2. Christy and I asked Carol to make a request for Mother's Day dinner. She wants to experience the flavors of the Middle East, with the a fish dish as the main entree. Putting this little feast together has required some planning. Today I double checked the recipes I'll follow and made a list of groceries to go buy in Coeur d'Alene. I'm going to break with my usual habit of trying to make whatever I can find at Yoke's work. I want to look over the fish offerings in CdA and I just thought it would be fun to go to Pilgrim's Market, possibly to Fred Meyer, and no doubt to Fisherman's Market and check out fish, produce, wine, and, apart from dinner, look at cider selections.
3. I also did some planning today for the blabbing I'll do on Sunday with our Zoom group about the literary genre of comedy. I have a plan and to reinforce my thinking and feeling about stories of transformation and joy, tonight I thoroughly enjoyed watching the 1996 original Japanese version of the movie, Shall We Dance? I hadn't seen this movie since the summer of 1997, back when Debbie and I were getting acquainted by writing many, many emails back and forth to each other. Shall We Dance? was playing at the Bijou Art Cinema and, in one of her emails, Debbie asked me if I'd seen it. I hadn't, but went to the movie right away and I loved it. I wish I could remember what Debbie and I wrote back and forth about the movie, but I've forgotten.
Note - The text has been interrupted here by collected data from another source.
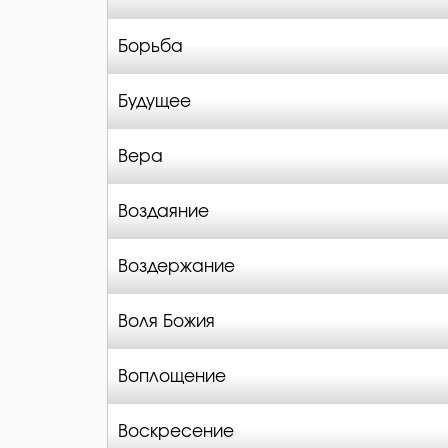
Борьба
Будущее
Вера
Воздаяние
Воздержание
Воля Божия
Воплощение
Воскресение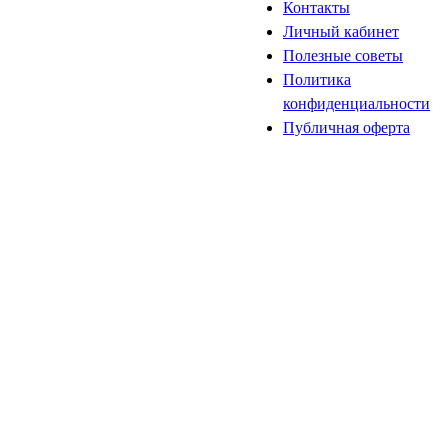
Контакты
Личный кабинет
Полезные советы
Политика
конфиденциальности
Публичная оферта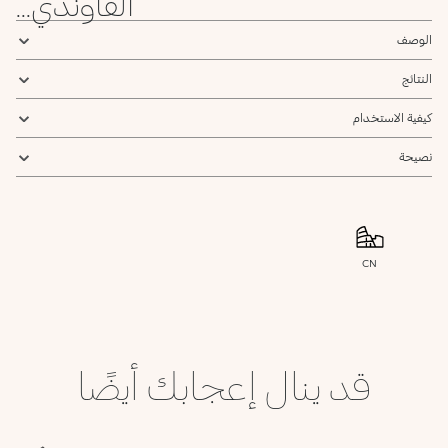
الفاوندي...
الوصف
النتائج
كيفية الاستخدام
نصيحة
CN
قد ينال إعجابك أيضًا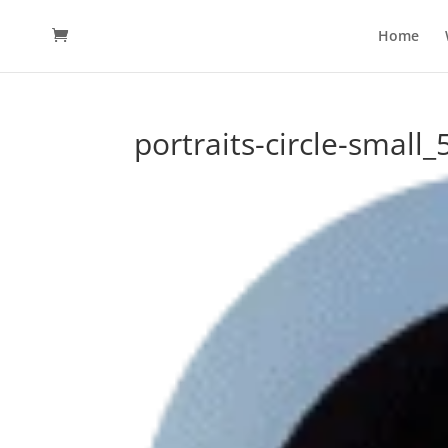
Home
portraits-circle-small_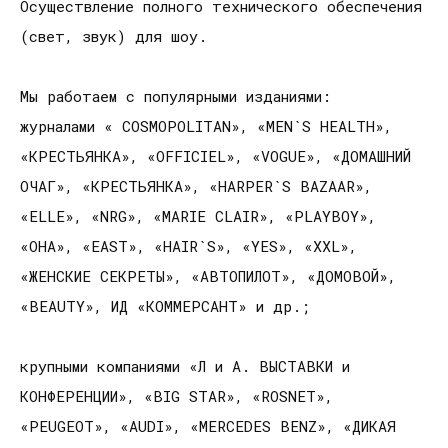
Осуществление полного технического обеспечения
(свет, звук) для шоу.
Мы работаем с популярными изданиями:
журналами « COSMOPOLITAN», «MEN`S HEALTH»,
«КРЕСТЬЯНКА», «OFFICIEL», «VOGUE», «ДОМАШНИЙ
ОЧАГ», «КРЕСТЬЯНКА», «HARPER`S BAZAAR»,
«ELLE», «NRG», «MARIE CLAIR», «PLAYBOY»,
«ОНА», «EAST», «HAIR`S», «YES», «XXL»,
«ЖЕНСКИЕ СЕКРЕТЫ», «АВТОПИЛОТ», «ДОМОВОЙ»,
«BEAUTY», ИД «КОММЕРСАНТ» и др.;
крупными компаниями «Л и А. ВЫСТАВКИ и
КОНФЕРЕНЦИИ», «BIG STAR», «ROSNET»,
«PEUGEOT», «AUDI», «MERCEDES BENZ», «ДИКАЯ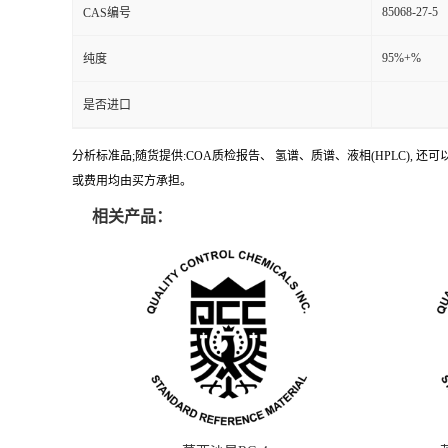
85068-27-5
CAS编号
95%+%
纯度
是否进口
分析标准品;随货提供:COA质检报告、 氢谱、质谱、液相(HPLC)
或费用均由买方承担。
相关产品：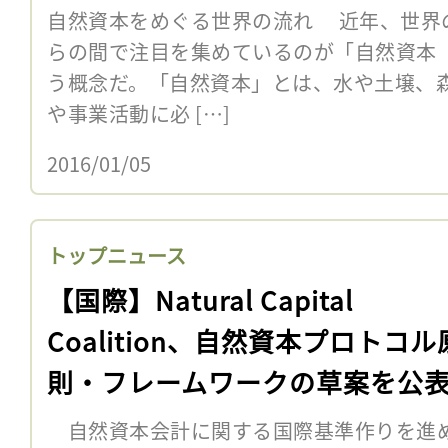
2015～」
自然資本をめぐる世界の流れ 近年、世界
らの間で注目を集めているのが「自然資本（Natu
う概念だ。「自然資本」とは、水や土壌、
や事業活動に必 […]
2016/01/05
トップニュース
【国際】Natural Capital
Coalition、自然資本プロトコル
則・フレームワークの草案を公
自然資本会計に関する国際基準作りを進めるNatu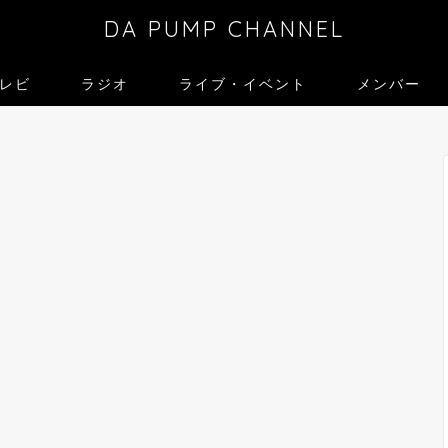
DA PUMP CHANNEL
レビ
ラジオ
ライブ・イベント
メンバー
The movie stayed with me, though, for these last twenty-four years, especially when, on occasion, I taught the Literature of Comedy course at LCC and as I began, about 10-15 years ago, to pay special attention to movies about characters who had died or were dead inside and came to life again. Such transformation is at the heart of Shall We Dance?, not only for the character the story is primarily about, but for other characters, too. It was a joy in 1997 and an even greater joy tonight to watch how entering into the emotional dimensions of ballroom dancing, not just the physical techniques, helps a variety of characters blossom into being more fully human, full of vitality, delight, wonder, and vibrant love of various kinds.